Larry focuses on the TPP, but the trade agenda is now much larger -- a substantial increase in US trade restrictions, including a return to tariffs, industry - by - industry quantative restrictions, even in violation of trade agreements, and so on.

Larry mentions protectionism in the past, but don't get all nostalgic. That was in the far past, last seen in the universally reviled Smoot-Hawley tariff of the Great Depression. Nobody looks back to that nostalgically as part of "Great" America.

Do read the whole essay.

Monday, February 6, 2017

Dodd-Frank Reform

Dodd-Frank reform seems to be back on the front burner, according to the latest Presidential executive order. At last.

But let us hope it can be done right. Simply pulling down regulations in ways demanded by big banks will lead, I am afraid, to lower capital standards, more debt implicitly guaranteed by the government, and just enough regulation to keep the big end of the banking industry protected from competition and disruptive innovation.

As with much reform, there is a rather detailed and clearheaded effort coming out of Congress, which gets much less attention than it should relative to the Administration's preliminary thoughts. Watch Rep Jeb Heainsarling's Choice Act for Dodd Frank reform. (Speaker Paul Ryan's "Better Way" plan is the one to watch on everything else. Though corporate taxes are getting a lot of news, the personal tax plan is more important.)

The core of the Choice act offers a clever carrot: Much less regulation in return for much more capital.

A reader asked me a while ago how I would deal with the extraordinary complexity of the Dodd-Frank act. I answered that fixing it was easy  -- a trained parrot could do it. Just teach the parrot to say "More capital. More Capital. More capital."  

Which is all to introduce a little essay I wrote that was serendipitously published last week in the Chicago Booth Review, "A way to fight bank runs—and regulatory complexity" It's a much edited version of an earlier blog post, and offers some suggestions on how even the Choice act might be improved.
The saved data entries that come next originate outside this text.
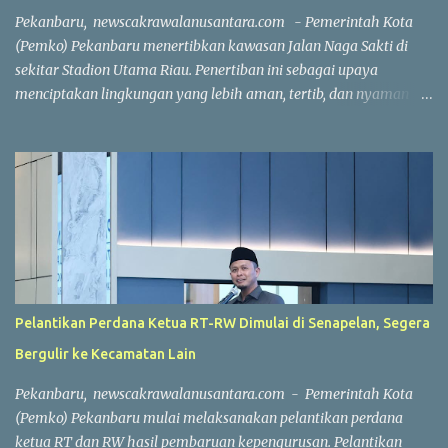
pembangunan sebuah sport center di Kecamatan Marpoyan
Pekanbaru, newscakrawalanusantara.com - Pemerintah Kota
Damai yang berhasil diselesaikan dalam waktu sekitar dua jam
(Pemko) Pekanbaru menertibkan kawasan Jalan Naga Sakti di
56 meni...
sekitar Stadion Utama Riau. Penertiban ini sebagai upaya
menciptakan lingkungan yang lebih aman, tertib, dan nyaman
bagi masyarakat. "Penertiban tersebut bukan untuk melarang
pedagang kaki lima (PKL) berjualan. Melainkan, kami ingin
menata kawasan agar lebih rapi dan menghilangkan bangunan
permanen yang berdiri di lokasi," kata Walikota Pekanbaru Agung
Nugroho di Aula Gedung Utama Kompleks Perkantoran Tenayan
Raya, Jumat (24/7/2026). Langkah penertiban dilakukan setelah
pemko menerima berbagai laporan warga terkait kondisi
kawasan tersebut. Selain memiliki riwayat tindak kriminal,
seperti aksi begal, kawasan itu juga kerap dikeluhkan karena
Pelantikan Perdana Ketua RT-RW Dimulai di Senapelan, Segera
diduga menjadi lokasi aktivitas yang meresahkan warga.
Bergulir ke Kecamatan Lain
"Penertiban ini bukan untuk menggusur pedagang atau melarang
mereka berjualan. Yang kami tertibkan adalah bangunan
Pekanbaru, newscakrawalanusantara.com - Pemerintah Kota
permanen yang ada di kawasan tersebut. Pedagang t...
(Pemko) Pekanbaru mulai melaksanakan pelantikan perdana
ketua RT dan RW hasil pembaruan kepengurusan. Pelantikan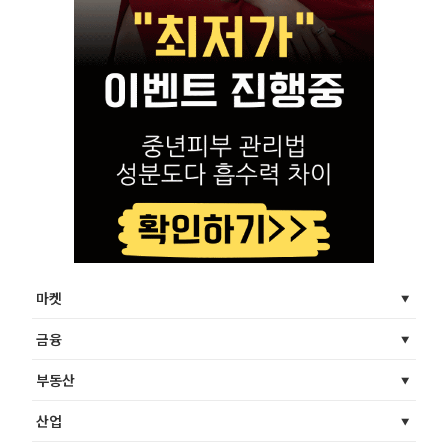
마켓
금융
부동산
산업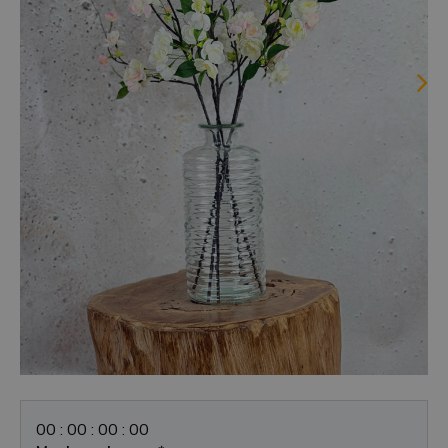
0
0
:
0
0
:
0
0
:
0
0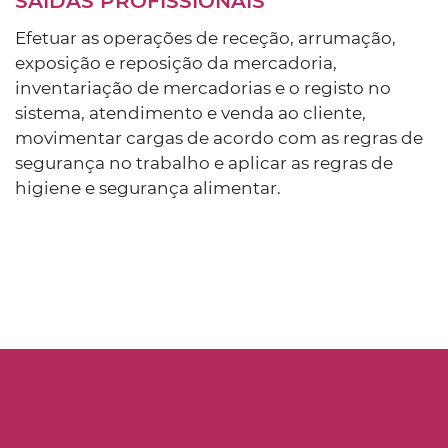
SAÍDAS PROFISSIONAIS
Efetuar as operações de receção, arrumação,
exposição e reposição da mercadoria,
inventariação de mercadorias e o registo no
sistema, atendimento e venda ao cliente,
movimentar cargas de acordo com as regras de
segurança no trabalho e aplicar as regras de
higiene e segurança alimentar.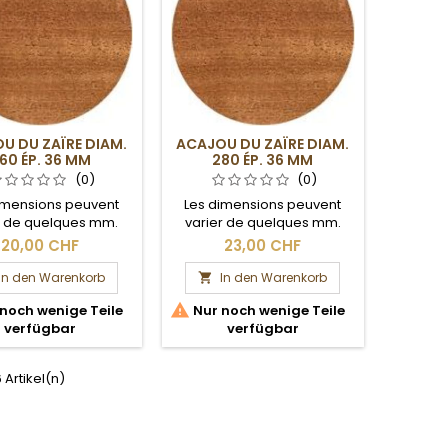
U DU ZAÏRE DIAM.
ACAJOU DU ZAÏRE DIAM.
60 ÉP. 36 MM
280 ÉP. 36 MM
(0)
(0)
imensions peuvent
Les dimensions peuvent
r de quelques mm.
varier de quelques mm.
Section brute.
Section brute.
20,00 CHF
23,00 CHF
In den Warenkorb
In den Warenkorb


noch wenige Teile
Nur noch wenige Teile
verfügbar
verfügbar
6 Artikel(n)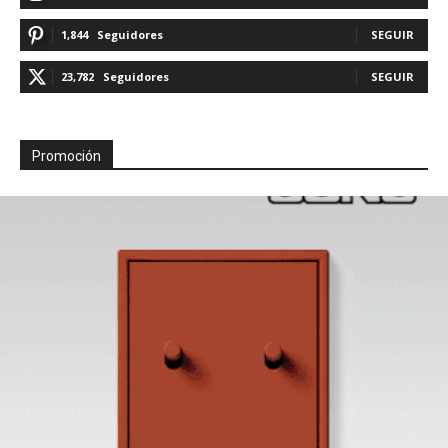
1,844
Seguidores
SEGUIR
23,782
Seguidores
SEGUIR
Promoción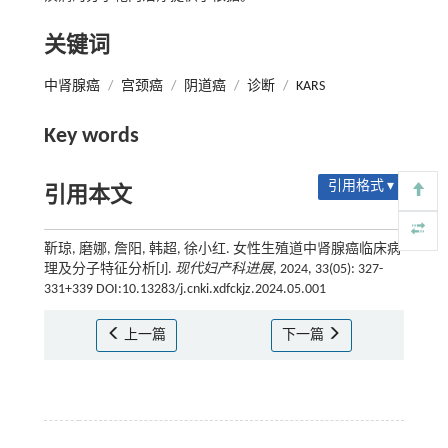
关键词
中肾腺癌
/
宫颈癌
/
阴道癌
/
诊断
/
KARS
Key words
引用格式 ▾
引用本文
靳琼, 磨娜, 詹阳, 韩超, 徐小红. 女性生殖道中肾腺癌临床病
理及分子特征分析[J].
现代妇产科进展
, 2024, 33(05): 327-
331+339 DOI:10.13283/j.cnki.xdfckjz.2024.05.001
上一篇
下一篇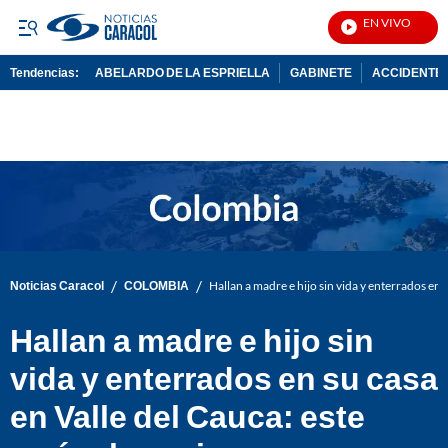
EN VIVO
Noti
Tendencias:
ABELARDO DE LA ESPRIELLA
GABINETE
ACCIDENTE 
PUBLICIDAD
/
/
Noticias Caracol
COLOMBIA
Hallan a madre e hijo sin vida y enterrados en s
Hallan a madre e hijo sin
vida y enterrados en su casa
en Valle del Cauca: este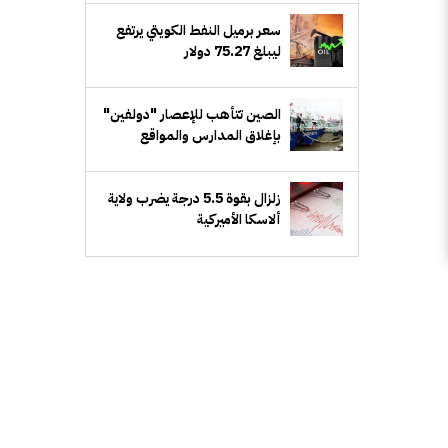
إدارة الأعمال
سعر برميل النفط الكويتي يرتفع
ليبلغ 75.27 دولار
الصين تتأهب للإعصار "دولفين"
بإغلاق المدارس والمواقع
السياحية
زلزال بقوة 5.5 درجة يضرب ولاية
ألاسكا الأميركية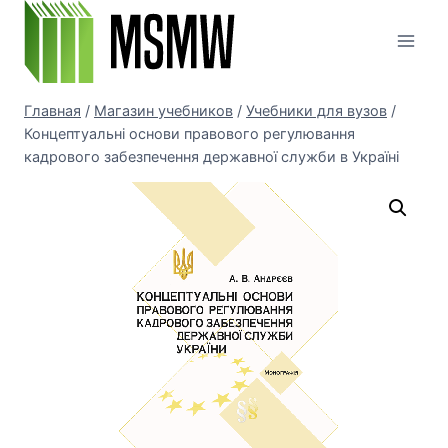
Перейти
к
содержимому
Главная
/
Магазин учебников
/
Учебники для вузов
/
Концептуальні основи правового регулювання
кадрового забезпечення державної служби в Україні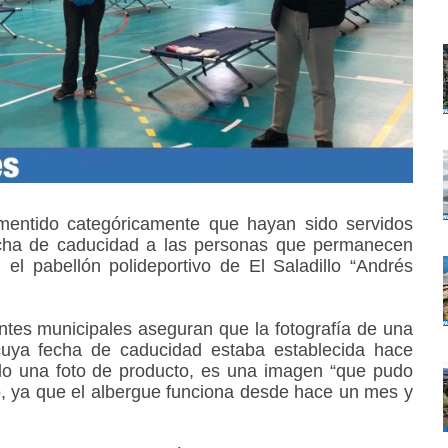
mentido categóricamente que hayan sido servidos
cha de caducidad a las personas que permanecen
 el pabellón polideportivo de El Saladillo “Andrés
tes municipales aseguran que la fotografía de una
cuya fecha de caducidad estaba establecida hace
do una foto de producto, es una imagen “que pudo
, ya que el albergue funciona desde hace un mes y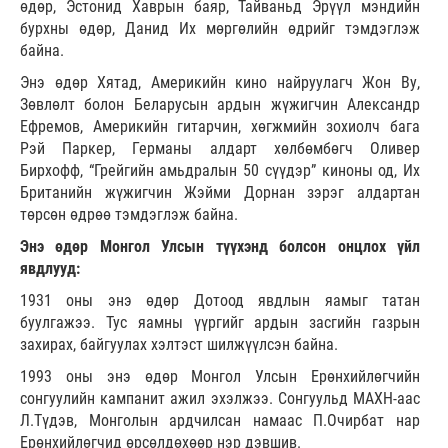
өдөр, Эстонид Хаврын баяр, Тайваньд Эрүүл мэндийн
бурхны өдөр, Данид Их мөргөлийн өдрийг тэмдэглэж
байна.
Энэ өдөр Хятад, Америкийн кино найруулагч Жон Ву,
Зөвлөлт болон Беларусын ардын жүжигчин Александр
Ефремов, Америкийн гитарчин, хөгжмийн зохиолч бага
Рэй Паркер, Германы алдарт хөлбөмбөгч Оливер
Бирхофф, “Грейгийн амьдралын 50 сүүдэр” киноны од, Их
Британийн жүжигчин Жэйми Дорнан зэрэг алдартан
төрсөн өдрөө тэмдэглэж байна.
Энэ өдөр Монгол Улсын түүхэнд болсон онцлох үйл
явдлууд:
1931 оны энэ өдөр Дотоод явдлын яамыг татан
буулгажээ. Тус яамны үүргийг ардын засгийн газрын
захирах, байгуулах хэлтэст шилжүүлсэн байна.
1993 оны энэ өдөр Монгол Улсын Ерөнхийлөгчийн
сонгуулийн кампанит ажил эхэлжээ. Сонгуульд МАХН-аас
Л.Түдэв, Монголын ардчилсан намаас П.Очирбат нар
Ерөнхийлөгчид өрсөлдөхөөр нэр дэвшив.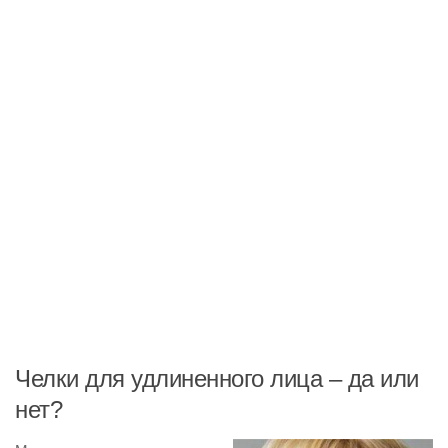
Челки для удлиненного лица – да или
нет?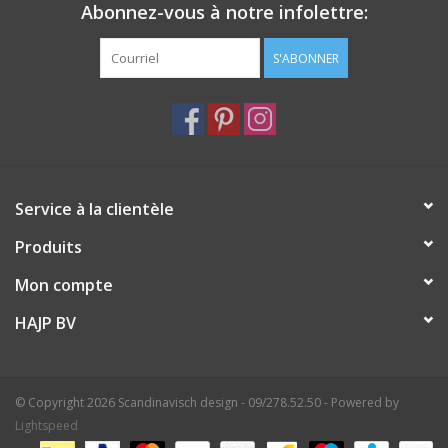
Abonnez-vous à notre infolettre:
S'ABONNER
Service à la clientèle
Produits
Mon compte
HAJP BV
© Copyright 2026 Scandinavisch design - 09/278.52.50 - Powered by
Lightspeed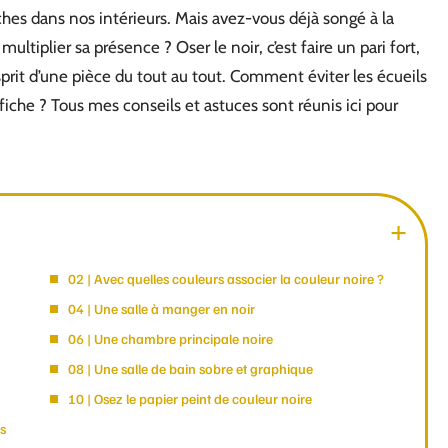
ches dans nos intérieurs. Mais avez-vous déjà songé à la
tiplier sa présence ? Oser le noir, c’est faire un pari fort,
sprit d’une pièce du tout au tout. Comment éviter les écueils
affiche ? Tous mes conseils et astuces sont réunis ici pour
02 | Avec quelles couleurs associer la couleur noire ?
04 | Une salle à manger en noir
06 | Une chambre principale noire
08 | Une salle de bain sobre et graphique
10 | Osez le papier peint de couleur noire
os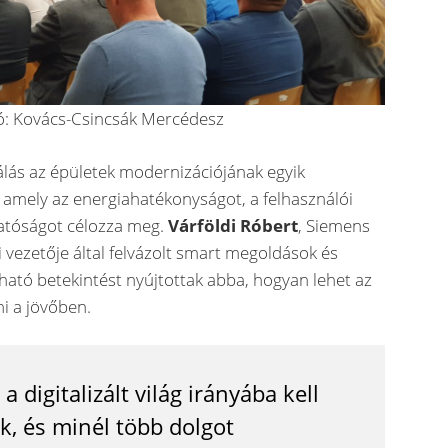
ó: Kovács-Csincsák Mercédesz
lás az épületek modernizációjának egyik
, amely az energiahatékonyságot, a felhasználói
hatóságot célozza meg.
Várföldi Róbert
, Siemens
 vezetője által felvázolt smart megoldások és
eható betekintést nyújtottak abba, hogyan lehet az
i a jövőben.
 digitalizált világ irányába kell
k, és minél több dolgot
I'd copy it here, but the Booth Review team did such a nice job of formatting it that I'll hope to get you to click the link instead.

(I've been doing this for a while with the Chicago Booth Review, and they now have a page with all my essays.)

Wednesday, February 1, 2017

Corporate tax (or is it?) reading list

On the house and administration plans to reform the corporate tax, and my struggles to figure it out.

Larry Kotlikoff, "With Some Tweaks, The Democrats Can Love The House Tax Plan."
..the corporate tax reform, which is the most significant part of the House plan and represents a major and long overdue shift toward consumption taxation.  ...  there are two ways to tax consumption, C. You can either tax it directly (e.g., via a retail sales tax or a personal consumption tax) or indirectly by taxing everything available for consumption, namely output plus imports, less investment plus exports.
Greg Mankiw, "A Three-Point Tax Reform"
Consider the following tax reform:
1. Impose a retail sales tax on consumer goods and services, both domestic and imported.
2. Use some of the proceeds from the tax to repeal the corporate income tax.
3. Use the rest of the proceeds from the tax to significantly cut the payroll tax.
As I understand it, this plan is, in effect, what the Republicans in Congress are proposing.
William G. Gale, "Understanding the Republicans’ corporate tax reform"
The DBCFT is essentially a value-added tax (VAT), but with a deduction for wages.  ...The deduction for wages makes the DBCFT progressive, relative to a VAT. It only taxes consumption financed out of holdings of capital, whereas a VAT burdens all consumption. 
..A final concern is that the corporate reform proposals described above, ... would reduce federal tax revenue..Rough estimates suggest that setting the DBCFT rate at around 30 percent for all businesses would eliminate the revenue shortfall.